Thursday, September 01, 2005

1440 Dear Mr. Kennedy

Here is the site of the National Weather Service's United States Hurricane information by decade. Please begin with the 1940s decade (34 hurricanes). You'll see hurricanes are decreasing in number and intensity. Your exploitation of the Katrina tragedy is too low for words. It is exceeded only by your desire to destroy our economy.

1439 Product Differentiation

When I went back to the supermarket to pick up my photos of the lake, developed with a special deal which included a disc, they were not quite ready. "Just 2 minutes," she said cheerily. So I wandered through the health and beauty aisles, and stopped at Crest toothpaste. Twenty seven varieties. I could hardly believe my eyes, so I counted them. Cinnamon. Baking soda. Mint. Peppermint. Cool mint. Regular (whatever that is). Striped. Tartar fighting. Whitening. Small. Medium. Large. Supersize. Child friendly. Oval shape. Long shape. Then mix and match those. It mystifies me that economists and marketers think this is a big deal, but they do. It seems it is very important to our economy. I just googled the term and got a college course in it.

Today I was at the drug store. I like to look at greeting cards. More product differentiation. Becoming a citizen. Mom and her new husband. Dad and his new wife. Driver's license. Leaving for college. Going to camp. Loss of a child. Loss of an infant. Divorce. Sympathy for a sudden loss. Entering the service. Father to be. Setting up an anti-war camp in Texas (just kidding on that one, but the others are real).
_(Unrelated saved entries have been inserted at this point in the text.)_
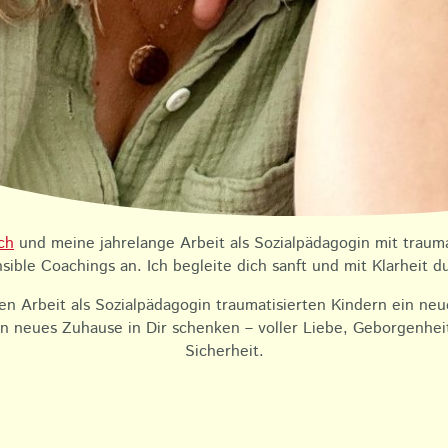
ch
und meine jahrelange Arbeit als Sozialpädagogin mit traum
sible Coachings an. Ich begleite dich sanft und mit Klarheit
hen Arbeit als Sozialpädagogin traumatisierten Kindern ein n
in neues Zuhause in Dir schenken – voller Liebe, Geborgenhei
Sicherheit.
I buy sugar free cookies. What I like about them is that within a brand, there are only a few choices, and there aren't very many brands. Archway has chocolate chip, double chocolate chip, peanut butter and Rocky Road. Voorhis has a shortbread and a raspberry and some sandwich cookies. There's another brand I look for that has really good oreo type in chocolate, vanilla and lemon. They are more expensive, but much easier on the brain.

1438 The liberals see only race

In a city that is probably 70% African American, Jack Shafer wonders: "Nearly every rescued person, temporary resident of the Superdome, looter, or loiterer on the high ground of the freeway I saw on TV was African-American." They are humans; they are people. They are black. They are suffering. Shades of the 19th century, Mr. Shafer. Shame on you.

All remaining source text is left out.